Entries provided
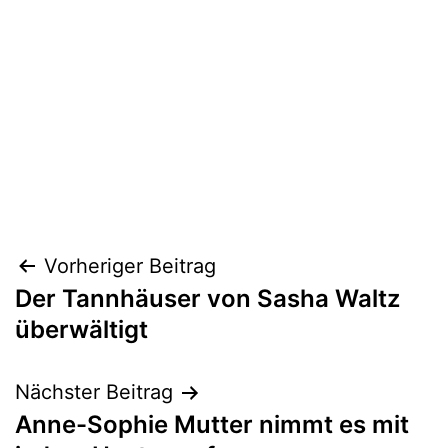
Beitragsnavigation
Vorheriger Beitrag
Der Tannhäuser von Sasha Waltz
überwältigt
Nächster Beitrag
Anne-Sophie Mutter nimmt es mit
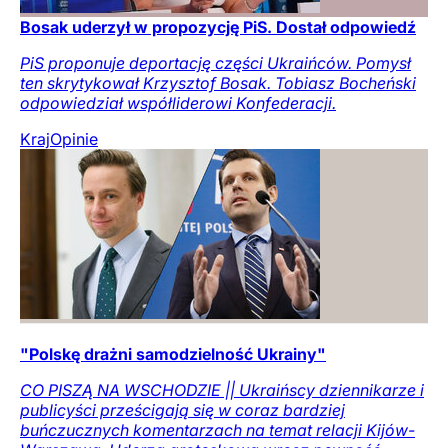
Bosak uderzył w propozycję PiS. Dostał odpowiedź
PiS proponuje deportację części Ukraińców. Pomysł
ten skrytykował Krzysztof Bosak. Tobiasz Bocheński
odpowiedział współliderowi Konfederacji.
Kraj
Opinie
"Polskę drażni samodzielność Ukrainy"
CO PISZĄ NA WSCHODZIE || Ukraińscy dziennikarze i
publicyści prześcigają się w coraz bardziej
buńczucznych komentarzach na temat relacji Kijów-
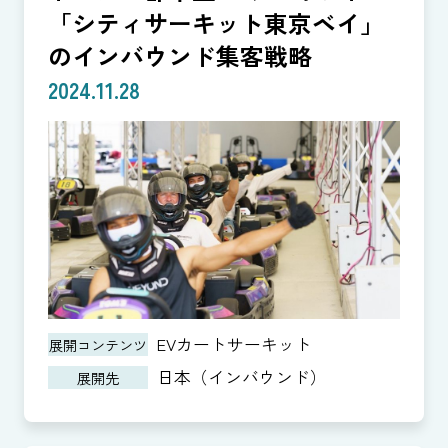
「シティサーキット東京ベイ」
のインバウンド集客戦略
2024.11.28
EVカートサーキット
展開コンテンツ
日本（インバウンド）
展開先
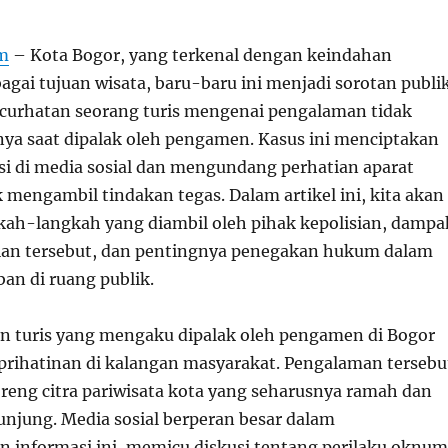
om
– Kota Bogor, yang terkenal dengan keindahan
agai tujuan wisata, baru-baru ini menjadi sorotan publi
a curhatan seorang turis mengenai pengalaman tidak
a saat dipalak oleh pengamen. Kasus ini menciptakan
i di media sosial dan mengundang perhatian aparat
 mengambil tindakan tegas. Dalam artikel ini, kita akan
ah-langkah yang diambil oleh pihak kepolisian, dampa
adian tersebut, dan pentingnya penegakan hukum dalam
an di ruang publik.
an turis yang mengaku dipalak oleh pengamen di Bogor
rihatinan di kalangan masyarakat. Pengalaman tersebu
eng citra pariwisata kota yang seharusnya ramah dan
njung. Media sosial berperan besar dalam
 informasi ini, memicu diskusi tentang perilaku oknum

Exercise goal
Only the lines from the start of the records to the line with "terkenal dengan keindahan" belong in the copy. Print them exactly, minus pictures.

Response area
Beitragsnavigation
Vorheriger Beitrag
Der Tannhäuser von Sasha Waltz
überwältigt
Nächster Beitrag
Anne-Sophie Mutter nimmt es mit
Bosak uderzył w propozycję PiS. Dostał odpowiedź
PiS proponuje deportację części Ukraińców. Pomysł
ten skrytykował Krzysztof Bosak. Tobiasz Bocheński
odpowiedział współliderowi Konfederacji.
Kraj
Opinie
"Polskę drażni samodzielność Ukrainy"
CO PISZĄ NA WSCHODZIE || Ukraińscy dziennikarze i
publicyści prześcigają się w coraz bardziej
buńczucznych komentarzach na temat relacji Kijów-
「シティサーキット東京ベイ」
のインバウンド集客戦略
2024.11.28
EVカートサーキット
展開コンテンツ
日本（インバウンド）
展開先
om
– Kota Bogor, yang terkenal dengan keindahan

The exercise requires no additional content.